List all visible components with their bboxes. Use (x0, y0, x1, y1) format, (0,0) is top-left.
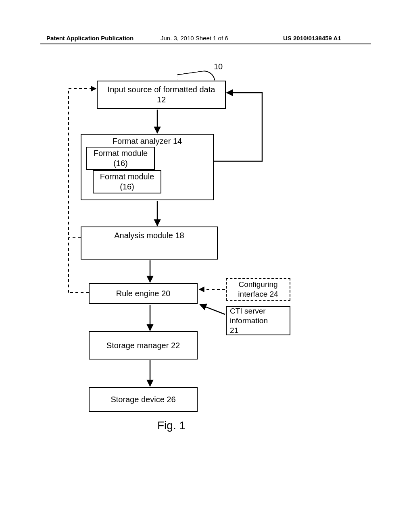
figure-1-diagram: 10 Input source of formatted data 12 For… (44, 64, 359, 488)
figure-caption: Fig. 1 (157, 419, 186, 432)
header-center: Jun. 3, 2010 Sheet 1 of 6 (161, 35, 228, 42)
header-rule (40, 44, 371, 44)
header-left: Patent Application Publication (46, 35, 133, 42)
header-right: US 2010/0138459 A1 (283, 35, 341, 42)
page-header: Patent Application Publication Jun. 3, 2… (0, 35, 413, 44)
svg-line-8 (200, 305, 225, 314)
connector-lines (44, 64, 359, 488)
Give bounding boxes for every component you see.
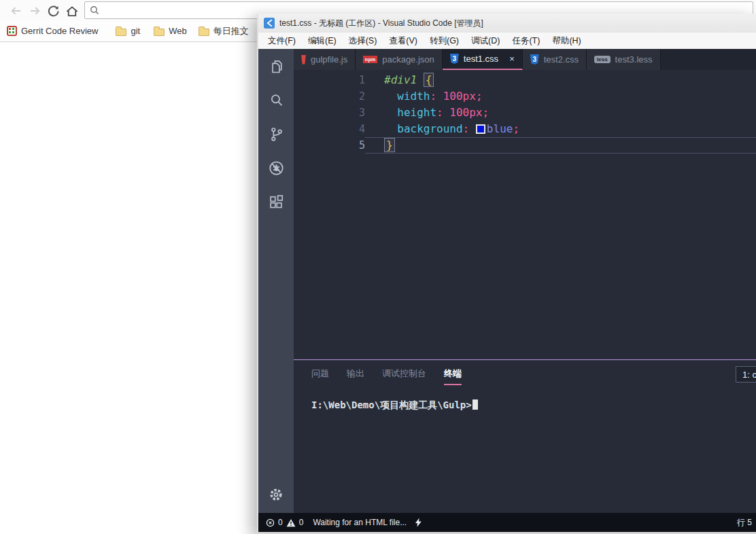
folder-icon — [116, 29, 126, 36]
tab-package-json[interactable]: npm package.json — [356, 49, 443, 70]
code-line-4[interactable]: 4 background: blue; — [294, 121, 756, 137]
indent — [384, 122, 397, 135]
css-property: height — [397, 106, 436, 119]
indent — [384, 106, 397, 119]
settings-gear-icon[interactable] — [258, 478, 294, 512]
status-message: Waiting for an HTML file... — [313, 518, 407, 527]
menu-go[interactable]: 转到(G) — [424, 35, 465, 47]
line-number: 4 — [294, 121, 365, 137]
vscode-body: gulpfile.js npm package.json 3 test1.css… — [258, 49, 756, 513]
terminal-output[interactable]: I:\Web\Demo\项目构建工具\Gulp> — [294, 385, 756, 412]
code-line-1[interactable]: 1 #div1 { — [294, 72, 756, 88]
bookmark-gerrit[interactable]: Gerrit Code Review — [7, 26, 98, 36]
line-number: 5 — [294, 137, 365, 154]
menu-tasks[interactable]: 任务(T) — [506, 35, 546, 47]
colon: : — [430, 90, 443, 103]
editor-group: gulpfile.js npm package.json 3 test1.css… — [294, 49, 756, 513]
panel-tab-debug-console[interactable]: 调试控制台 — [382, 368, 426, 385]
code-editor[interactable]: 1 #div1 { 2 width: 100px; 3 height: 100p… — [294, 70, 756, 359]
menu-edit[interactable]: 编辑(E) — [302, 35, 343, 47]
semicolon: ; — [483, 106, 489, 119]
gulp-file-icon — [301, 55, 306, 65]
panel-tabs: 问题 输出 调试控制台 终端 — [294, 360, 756, 385]
menu-help[interactable]: 帮助(H) — [546, 35, 587, 47]
tab-bar: gulpfile.js npm package.json 3 test1.css… — [294, 49, 756, 70]
menu-selection[interactable]: 选择(S) — [343, 35, 383, 47]
css-value: 100px — [443, 90, 476, 103]
close-tab-icon[interactable]: × — [509, 54, 515, 64]
semicolon: ; — [513, 122, 519, 135]
bookmark-folder-daily[interactable]: 每日推文 — [199, 25, 249, 37]
panel-tab-output[interactable]: 输出 — [347, 368, 364, 385]
cursor-position-indicator[interactable]: 行 5 — [737, 517, 752, 529]
forward-button[interactable] — [27, 3, 42, 18]
refresh-button[interactable] — [46, 3, 61, 18]
menu-file[interactable]: 文件(F) — [262, 35, 302, 47]
tab-test1-css[interactable]: 3 test1.css × — [443, 49, 523, 70]
code-line-5-current[interactable]: 5 } — [294, 137, 756, 154]
search-icon — [90, 5, 99, 15]
semicolon: ; — [476, 90, 483, 103]
menu-view[interactable]: 查看(V) — [383, 35, 424, 47]
tab-label: test3.less — [615, 54, 653, 65]
bookmark-label: Gerrit Code Review — [21, 26, 98, 36]
close-brace: } — [384, 138, 395, 152]
source-control-icon[interactable] — [258, 117, 294, 151]
gerrit-favicon-icon — [7, 26, 17, 36]
code-line-3[interactable]: 3 height: 100px; — [294, 105, 756, 121]
color-swatch[interactable] — [476, 124, 485, 134]
panel-tab-problems[interactable]: 问题 — [311, 368, 329, 385]
tab-test3-less[interactable]: less test3.less — [587, 49, 661, 70]
extensions-icon[interactable] — [258, 185, 294, 219]
folder-icon — [154, 29, 165, 36]
error-count: 0 — [278, 518, 283, 527]
menu-debug[interactable]: 调试(D) — [465, 35, 506, 47]
forward-arrow-icon — [29, 5, 41, 16]
home-button[interactable] — [65, 3, 80, 18]
terminal-cursor — [472, 399, 478, 410]
tab-gulpfile-js[interactable]: gulpfile.js — [294, 49, 356, 70]
back-button[interactable] — [8, 3, 23, 18]
debug-icon[interactable] — [258, 151, 294, 185]
bookmark-folder-web[interactable]: Web — [154, 26, 187, 36]
code-text: } — [365, 137, 756, 154]
indent — [384, 90, 397, 103]
css-color-keyword: blue — [487, 122, 513, 135]
vscode-menubar: 文件(F) 编辑(E) 选择(S) 查看(V) 转到(G) 调试(D) 任务(T… — [258, 33, 756, 49]
status-bar: 0 0 Waiting for an HTML file... 行 5 — [258, 513, 756, 532]
warning-count: 0 — [299, 518, 304, 527]
css3-file-icon: 3 — [530, 54, 539, 65]
terminal-selector-dropdown[interactable]: 1: cmd — [736, 366, 756, 382]
less-file-icon: less — [594, 56, 611, 63]
panel-tab-terminal[interactable]: 终端 — [444, 368, 462, 385]
colon: : — [463, 122, 476, 135]
npm-file-icon: npm — [363, 56, 377, 63]
back-arrow-icon — [10, 5, 22, 16]
live-server-status-item[interactable]: Waiting for an HTML file... — [313, 518, 422, 527]
code-text: width: 100px; — [365, 88, 756, 105]
code-text: height: 100px; — [365, 105, 756, 121]
css-value: 100px — [449, 106, 482, 119]
window-title: test1.css - 无标题 (工作区) - Visual Studio Co… — [279, 18, 483, 29]
refresh-icon — [47, 5, 60, 18]
code-text: background: blue; — [365, 121, 756, 137]
explorer-icon[interactable] — [258, 49, 294, 83]
home-icon — [65, 5, 79, 18]
lightning-bolt-icon — [415, 518, 422, 527]
tab-label: test1.css — [464, 54, 498, 64]
vscode-titlebar[interactable]: test1.css - 无标题 (工作区) - Visual Studio Co… — [258, 14, 756, 33]
error-circle-icon — [266, 518, 275, 527]
css-property: width — [397, 90, 430, 103]
search-icon[interactable] — [258, 83, 294, 117]
folder-icon — [199, 29, 209, 36]
problems-status-item[interactable]: 0 0 — [266, 518, 303, 527]
activity-bar — [258, 49, 294, 513]
code-line-2[interactable]: 2 width: 100px; — [294, 88, 756, 105]
css3-file-icon: 3 — [450, 54, 459, 64]
vscode-window: test1.css - 无标题 (工作区) - Visual Studio Co… — [257, 14, 756, 534]
terminal-prompt: I:\Web\Demo\项目构建工具\Gulp> — [311, 399, 472, 410]
code-text: #div1 { — [365, 72, 756, 88]
colon: : — [436, 106, 449, 119]
tab-test2-css[interactable]: 3 test2.css — [523, 49, 587, 70]
bookmark-folder-git[interactable]: git — [116, 26, 140, 36]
---
What you need to do: Your answer must be an exact copy of every entry, with no pictures in it.

Answer for this exercise:
List all visible components with their bboxes. Use (x0, y0, x1, y1) format, (0,0) is top-left.
figure-1-diagram: 10 Input source of formatted data 12 For… (44, 64, 359, 488)
figure-caption: Fig. 1 (157, 419, 186, 432)
header-center: Jun. 3, 2010 Sheet 1 of 6 (161, 35, 228, 42)
header-rule (40, 44, 371, 44)
header-left: Patent Application Publication (46, 35, 133, 42)
header-right: US 2010/0138459 A1 (283, 35, 341, 42)
page-header: Patent Application Publication Jun. 3, 2… (0, 35, 413, 44)
svg-line-8 (200, 305, 225, 314)
connector-lines (44, 64, 359, 488)
Give bounding boxes for every component you see.
folder-icon — [116, 29, 126, 36]
tab-package-json[interactable]: npm package.json — [356, 49, 443, 70]
code-line-4[interactable]: 4 background: blue; — [294, 121, 756, 137]
indent — [384, 122, 397, 135]
css-property: height — [397, 106, 436, 119]
indent — [384, 106, 397, 119]
settings-gear-icon[interactable] — [258, 478, 294, 512]
status-message: Waiting for an HTML file... — [313, 518, 407, 527]
menu-go[interactable]: 转到(G) — [424, 35, 465, 47]
line-number: 4 — [294, 121, 365, 137]
vscode-body: gulpfile.js npm package.json 3 test1.css… — [258, 49, 756, 513]
terminal-output[interactable]: I:\Web\Demo\项目构建工具\Gulp> — [294, 385, 756, 412]
code-line-1[interactable]: 1 #div1 { — [294, 72, 756, 88]
bookmark-gerrit[interactable]: Gerrit Code Review — [7, 26, 98, 36]
line-number: 5 — [294, 137, 365, 154]
menu-tasks[interactable]: 任务(T) — [506, 35, 546, 47]
colon: : — [430, 90, 443, 103]
editor-group: gulpfile.js npm package.json 3 test1.css… — [294, 49, 756, 513]
panel-tab-debug-console[interactable]: 调试控制台 — [382, 368, 426, 385]
code-editor[interactable]: 1 #div1 { 2 width: 100px; 3 height: 100p… — [294, 70, 756, 359]
menu-edit[interactable]: 编辑(E) — [302, 35, 343, 47]
semicolon: ; — [483, 106, 489, 119]
gulp-file-icon — [301, 55, 306, 65]
panel-tabs: 问题 输出 调试控制台 终端 — [294, 360, 756, 385]
menu-help[interactable]: 帮助(H) — [546, 35, 587, 47]
tab-bar: gulpfile.js npm package.json 3 test1.css… — [294, 49, 756, 70]
menu-selection[interactable]: 选择(S) — [343, 35, 383, 47]
css-value: 100px — [443, 90, 476, 103]
close-tab-icon[interactable]: × — [509, 54, 515, 64]
semicolon: ; — [513, 122, 519, 135]
bookmark-folder-daily[interactable]: 每日推文 — [199, 25, 249, 37]
panel-tab-output[interactable]: 输出 — [347, 368, 364, 385]
cursor-position-indicator[interactable]: 行 5 — [737, 517, 752, 529]
forward-button[interactable] — [27, 3, 42, 18]
refresh-button[interactable] — [46, 3, 61, 18]
menu-file[interactable]: 文件(F) — [262, 35, 302, 47]
tab-test1-css[interactable]: 3 test1.css × — [443, 49, 523, 70]
code-line-5-current[interactable]: 5 } — [294, 137, 756, 154]
search-icon — [90, 5, 99, 15]
semicolon: ; — [476, 90, 483, 103]
menu-view[interactable]: 查看(V) — [383, 35, 424, 47]
tab-label: test3.less — [615, 54, 653, 65]
bookmark-label: Gerrit Code Review — [21, 26, 98, 36]
close-brace: } — [384, 138, 395, 152]
source-control-icon[interactable] — [258, 117, 294, 151]
gerrit-favicon-icon — [7, 26, 17, 36]
code-line-3[interactable]: 3 height: 100px; — [294, 105, 756, 121]
color-swatch[interactable] — [476, 124, 485, 134]
panel-tab-problems[interactable]: 问题 — [311, 368, 329, 385]
tab-test3-less[interactable]: less test3.less — [587, 49, 661, 70]
extensions-icon[interactable] — [258, 185, 294, 219]
folder-icon — [154, 29, 165, 36]
error-count: 0 — [278, 518, 283, 527]
menu-debug[interactable]: 调试(D) — [465, 35, 506, 47]
forward-arrow-icon — [29, 5, 41, 16]
home-button[interactable] — [65, 3, 80, 18]
terminal-cursor — [472, 399, 478, 410]
tab-gulpfile-js[interactable]: gulpfile.js — [294, 49, 356, 70]
back-button[interactable] — [8, 3, 23, 18]
debug-icon[interactable] — [258, 151, 294, 185]
bookmark-folder-web[interactable]: Web — [154, 26, 187, 36]
code-text: } — [365, 137, 756, 154]
indent — [384, 90, 397, 103]
css-color-keyword: blue — [487, 122, 513, 135]
vscode-menubar: 文件(F) 编辑(E) 选择(S) 查看(V) 转到(G) 调试(D) 任务(T… — [258, 33, 756, 49]
status-bar: 0 0 Waiting for an HTML file... 行 5 — [258, 513, 756, 532]
warning-count: 0 — [299, 518, 304, 527]
css3-file-icon: 3 — [530, 54, 539, 65]
terminal-selector-dropdown[interactable]: 1: cmd — [736, 366, 756, 382]
less-file-icon: less — [594, 56, 611, 63]
panel-tab-terminal[interactable]: 终端 — [444, 368, 462, 385]
colon: : — [463, 122, 476, 135]
npm-file-icon: npm — [363, 56, 377, 63]
back-arrow-icon — [10, 5, 22, 16]
live-server-status-item[interactable]: Waiting for an HTML file... — [313, 518, 422, 527]
code-text: width: 100px; — [365, 88, 756, 105]
code-text: height: 100px; — [365, 105, 756, 121]
css-value: 100px — [449, 106, 482, 119]
window-title: test1.css - 无标题 (工作区) - Visual Studio Co… — [279, 18, 483, 29]
refresh-icon — [47, 5, 60, 18]
code-text: background: blue; — [365, 121, 756, 137]
explorer-icon[interactable] — [258, 49, 294, 83]
home-icon — [65, 5, 79, 18]
lightning-bolt-icon — [415, 518, 422, 527]
tab-label: test1.css — [464, 54, 498, 64]
vscode-titlebar[interactable]: test1.css - 无标题 (工作区) - Visual Studio Co… — [258, 14, 756, 33]
error-circle-icon — [266, 518, 275, 527]
css-property: width — [397, 90, 430, 103]
search-icon[interactable] — [258, 83, 294, 117]
folder-icon — [199, 29, 209, 36]
problems-status-item[interactable]: 0 0 — [266, 518, 303, 527]
activity-bar — [258, 49, 294, 513]
code-line-2[interactable]: 2 width: 100px; — [294, 88, 756, 105]
css3-file-icon: 3 — [450, 54, 459, 64]
vscode-window: test1.css - 无标题 (工作区) - Visual Studio Co… — [257, 14, 756, 534]
terminal-prompt: I:\Web\Demo\项目构建工具\Gulp> — [311, 399, 472, 410]
code-text: #div1 { — [365, 72, 756, 88]
colon: : — [436, 106, 449, 119]
tab-test2-css[interactable]: 3 test2.css — [523, 49, 587, 70]
bookmark-folder-git[interactable]: git — [116, 26, 140, 36]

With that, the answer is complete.